En termes de mise en scène, l’idée est de se placer le plus possible à hauteur de nos personnages (petits en taille !) pour découvrir le monde avec leurs yeux. Loin du rythme trépidant de Grizzy and the Lemmings, nous souhaitons un montage beaucoup plus posé. La caméra prendra le temps d’accompagner les Baby Lemmings dans leurs découvertes, leurs maladresses, leurs émerveillements, leurs tentatives. Et si les Baby Lemmings sont loin d’être des contemplatifs, la caméra se fera en tout cas oublier pour mieux mettre en valeur leur acting.
Sophie Prigent : En termes de diffusion, on parle de chaînes/services ou de slots de diffusion différents, nous serons par exemple sur Cartoonito avec Warner et Toggolino avec Super RTL.
Dans chaque épisode de Baby Lemmings, nos héros rencontrent un bébé animal en difficulté. Cela peut concerner une réticence à socialiser, à partager, ou des peurs enfantines, comme la peur du noir. Il peut également s’agir de frustrations face à des tâches difficiles à accomplir, comme le bébé castor qui a du mal à construire son barrage.
Quels nouveaux défis d’écriture cette série pré-scolaire a-t-elle posés, notamment pour vous adapter à un public si jeune ?
S'K'P : Baby Lemmings cible une audience preschool, le storytelling doit être adapté pour les enfants plus jeunes que l’audience habituelle de Grizzy and the Lemmings (6+).

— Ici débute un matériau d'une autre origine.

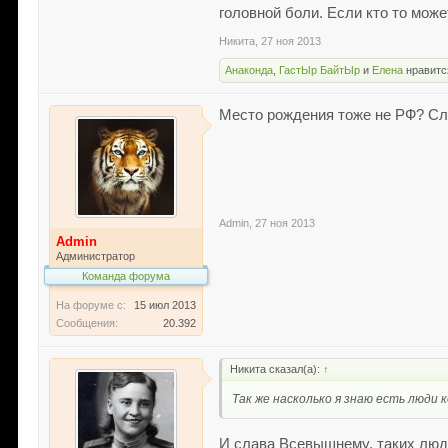
головной боли. Если кто то може
Никита
,
27 ноя 2013
Анаконда
,
ГастЫр БайтЫр
и
Елена
нравитс
Место рождения тоже не РФ? Сло
Admin
,
27 ноя 2013
Admin
Администратор
Команда форума
На форуме с:
15 июл 2013
Сообщения:
20.392
Никита сказал(а):
↑
Так же насколько я знаю есть люди
И слава Всевышнему, таких люде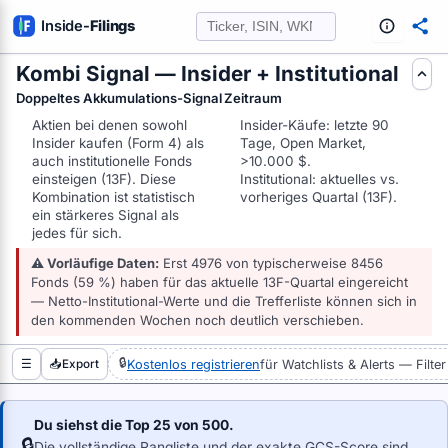
Inside
-
Filings
Kombi Signal — Insider + Institutional
FE AUS SEC-FILINGS AUSWERTEN
Doppeltes Akkumulations-Signal
Zeitraum
Aktien bei denen sowohl
Insider-Käufe: letzte 90
Insider kaufen (Form 4) als
Tage, Open Market,
auch institutionelle Fonds
>10.000 $.
einsteigen (13F). Diese
Institutional: aktuelles vs.
Kombination ist statistisch
vorheriges Quartal (13F).
ein stärkeres Signal als
jedes für sich.
⚠ Vorläufige Daten:
Erst 4976 von typischerweise 8456
Fonds (59 %) haben für das aktuelle 13F-Quartal eingereicht
— Netto-Institutional-Werte und die Trefferliste können sich in
den kommenden Wochen noch deutlich verschieben.
🔒
Kostenlos registrieren
für Watchlists & Alerts — Fil
☰
📥
Export
Aktie
Ticker
Insider
TAIWAN SEMICONDUCTOR MANUFACTURING CO LTD
TSM
Du siehst die Top 25 von 500.
🔒
Die vollständige Rangliste und der exakte GCS-Score sind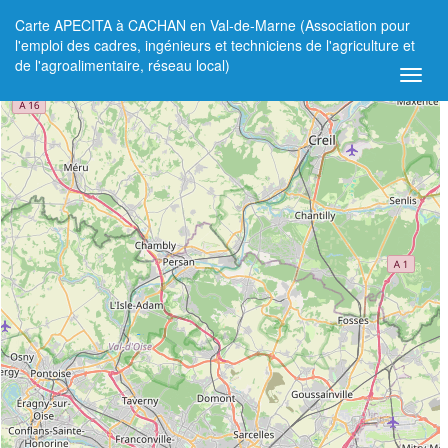
Carte APECITA à CACHAN en Val-de-Marne (Association pour
+
l'emploi des cadres, ingénieurs et techniciens de l'agriculture et
de l'agroalimentaire, réseau local)
−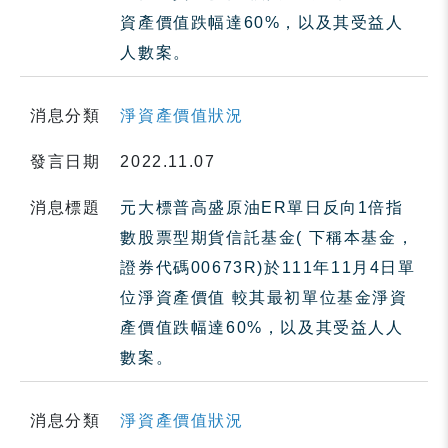
資產價值跌幅達60%，以及其受益人
人數案。
消息分類
淨資產價值狀況
發言日期
2022.11.07
消息標題
元大標普高盛原油ER單日反向1倍指
數股票型期貨信託基金( 下稱本基金，
證券代碼00673R)於111年11月4日單
位淨資產價值 較其最初單位基金淨資
產價值跌幅達60%，以及其受益人人
數案。
消息分類
淨資產價值狀況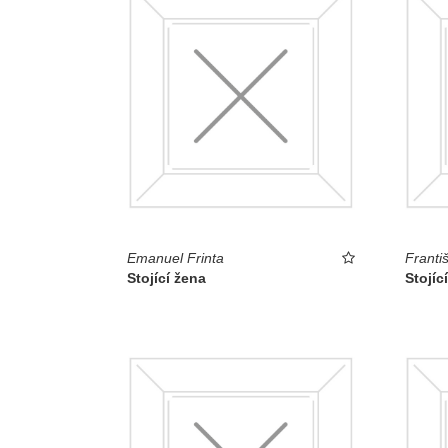
Emanuel Frinta
Franti
Stojící žena
Stojíc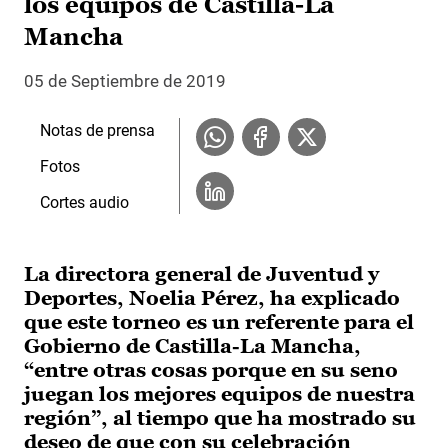
los equipos de Castilla-La
Mancha
05 de Septiembre de 2019
Notas de prensa
Fotos
Cortes audio
La directora general de Juventud y
Deportes, Noelia Pérez, ha explicado
que este torneo es un referente para el
Gobierno de Castilla-La Mancha,
“entre otras cosas porque en su seno
juegan los mejores equipos de nuestra
región”, al tiempo que ha mostrado su
deseo de que con su celebración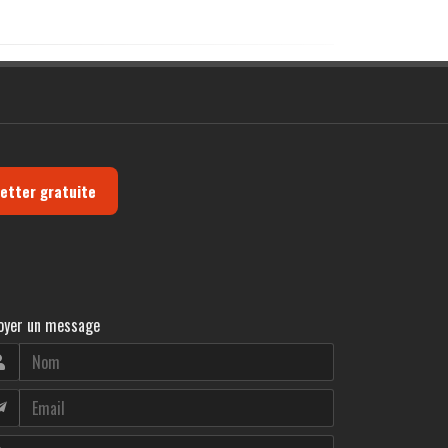
letter gratuite
oyer un message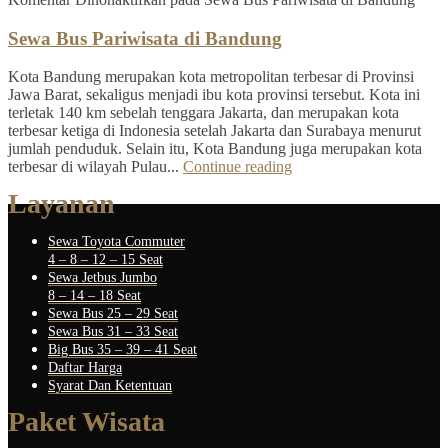
Sewa Bus Pariwisata di Bandung
Kota Bandung merupakan kota metropolitan terbesar di Provinsi
Jawa Barat, sekaligus menjadi ibu kota provinsi tersebut. Kota ini
terletak 140 km sebelah tenggara Jakarta, dan merupakan kota
terbesar ketiga di Indonesia setelah Jakarta dan Surabaya menurut
jumlah penduduk. Selain itu, Kota Bandung juga merupakan kota
terbesar di wilayah Pulau...
Continue reading
Layanan
Sewa Toyota Commuter
4 – 8 – 12 – 15 Seat
Sewa Jetbus Jumbo
8 – 14 – 18 Seat
Sewa Bus 25 – 29 Seat
Sewa Bus 31 – 33 Seat
Big Bus 35 – 39 – 41 Seat
Daftar Harga
Syarat Dan Ketentuan
Paket Wisata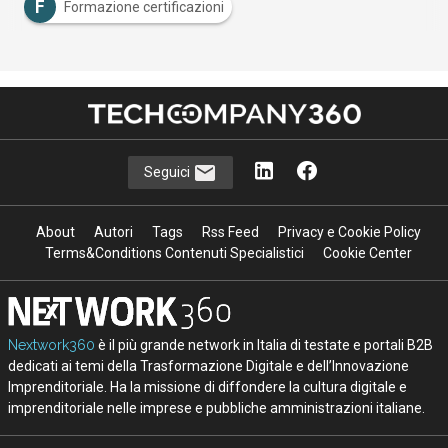
F
Formazione certificazioni
Seguici
About
Autori
Tags
Rss Feed
Privacy e Cookie Policy
Terms&Conditions Contenuti Specialistici
Cookie Center
Nextwork360
è il più grande network in Italia di testate e portali B2B
dedicati ai temi della Trasformazione Digitale e dell’Innovazione
Imprenditoriale. Ha la missione di diffondere la cultura digitale e
imprenditoriale nelle imprese e pubbliche amministrazioni italiane.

JC : Au-delà de la bienveillance et de la douceur qui sous-tendent la narration, nous faisons toujours attention à ce que les comportements des Baby Lemmings ne soient pas problématiques s’ils sont copiés. Pour nous assurer que nous prenions en compte tous les prérequis pour nous adresser aux 4+, nous avons consulté le docteur Laura Brown, psychologue de renom pour enfants qui a travaillé avec de nombreux créateurs de contenus (Warner, Disney, Dreamworks etc.).
Nous respectons les "standard & practices", c’est-à-dire les règles établies par les chaînes et plateformes pour encadrer le contenu des programmes et qui impliquent certains standards éthiques, moraux, comportementaux à respecter : par exemple lorsqu’un personnage tombe dans l’eau, nous veillons à ce qu’il garde la tête hors de l’eau – signe qu’il respire !
A-t-il été facile de convaincre les partenaires qui vous avaient déjà accompagnés pour Grizzy and the Lemmings ?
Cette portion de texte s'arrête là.